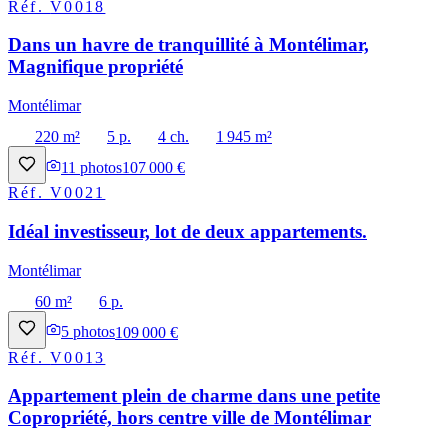
Réf.
V0018
Dans un havre de tranquillité à Montélimar,
Magnifique propriété
Montélimar
220 m²
5 p.
4 ch.
1 945 m²
11
photos
107 000 €
Réf.
V0021
Idéal investisseur, lot de deux appartements.
Montélimar
60 m²
6 p.
5
photos
109 000 €
Réf.
V0013
Appartement plein de charme dans une petite
Copropriété, hors centre ville de Montélimar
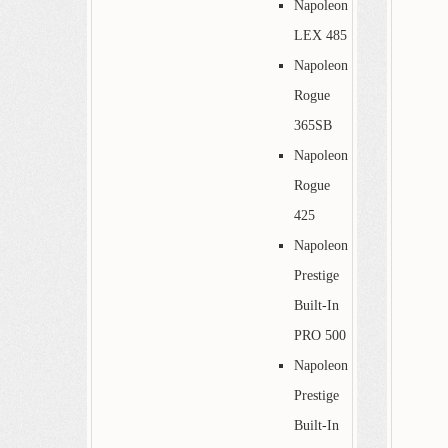
Napoleon
LEX 485
Napoleon
Rogue
365SB
Napoleon
Rogue
425
Napoleon
Prestige
Built-In
PRO 500
Napoleon
Prestige
Built-In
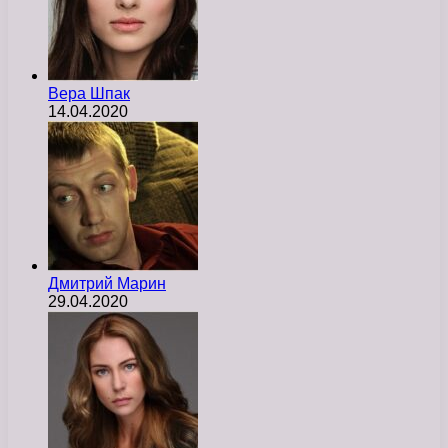
Вера Шпак
14.04.2020
Дмитрий Марин
29.04.2020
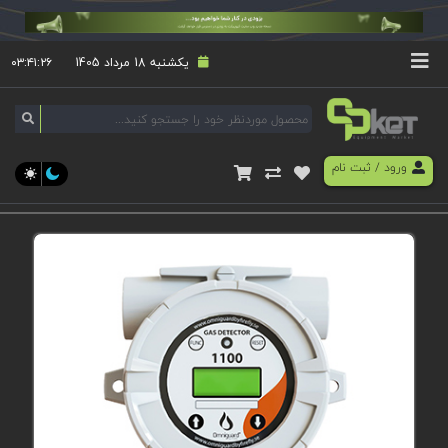
یکشنبه 18 مرداد 1405
۰۳:۴۱:۲۶
ورود
/
ثبت نام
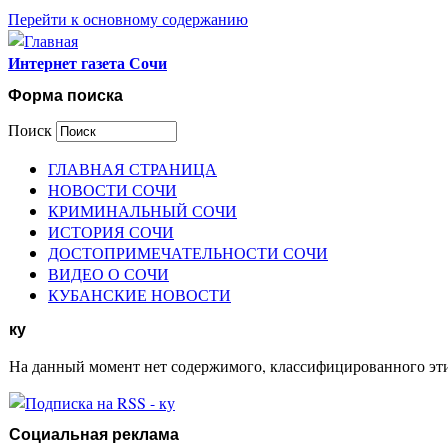
Перейти к основному содержанию
Интернет газета Сочи
Форма поиска
Поиск
ГЛАВНАЯ СТРАНИЦА
НОВОСТИ СОЧИ
КРИМИНАЛЬНЫЙ СОЧИ
ИСТОРИЯ СОЧИ
ДОСТОПРИМЕЧАТЕЛЬНОСТИ СОЧИ
ВИДЕО О СОЧИ
КУБАНСКИЕ НОВОСТИ
ку
На данный момент нет содержимого, классифицированного эт
Социальная реклама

####################

- Your goal: Copy exactly the lines that begin at the one containing "Magnifique propriété" and end at the last line of the records, both included, omitting the pictures.

- Output of the exercise:
Magnifique propriété
Montélimar
220 m²
5 p.
4 ch.
1 945 m²
11
photos
107 000 €
Réf.
V0021
Idéal investisseur, lot de deux appartements.
Montélimar
60 m²
6 p.
5
photos
109 000 €
Réf.
V0013
Appartement plein de charme dans une petite
Copropriété, hors centre ville de Montélimar
Napoleon
LEX 485
Napoleon
Rogue
365SB
Napoleon
Rogue
425
Napoleon
Prestige
Built-In
PRO 500
Napoleon
Prestige
Built-In
Вера Шпак
14.04.2020
Дмитрий Марин
29.04.2020
یکشنبه 18 مرداد 1405
۰۳:۴۱:۲۶
ورود
/
ثبت نام
Перейти к основному содержанию
Интернет газета Сочи
Форма поиска
Поиск
ГЛАВНАЯ СТРАНИЦА
НОВОСТИ СОЧИ
КРИМИНАЛЬНЫЙ СОЧИ
ИСТОРИЯ СОЧИ
ДОСТОПРИМЕЧАТЕЛЬНОСТИ СОЧИ
ВИДЕО О СОЧИ
КУБАНСКИЕ НОВОСТИ
ку
На данный момент нет содержимого, классифицированного эт
Социальная реклама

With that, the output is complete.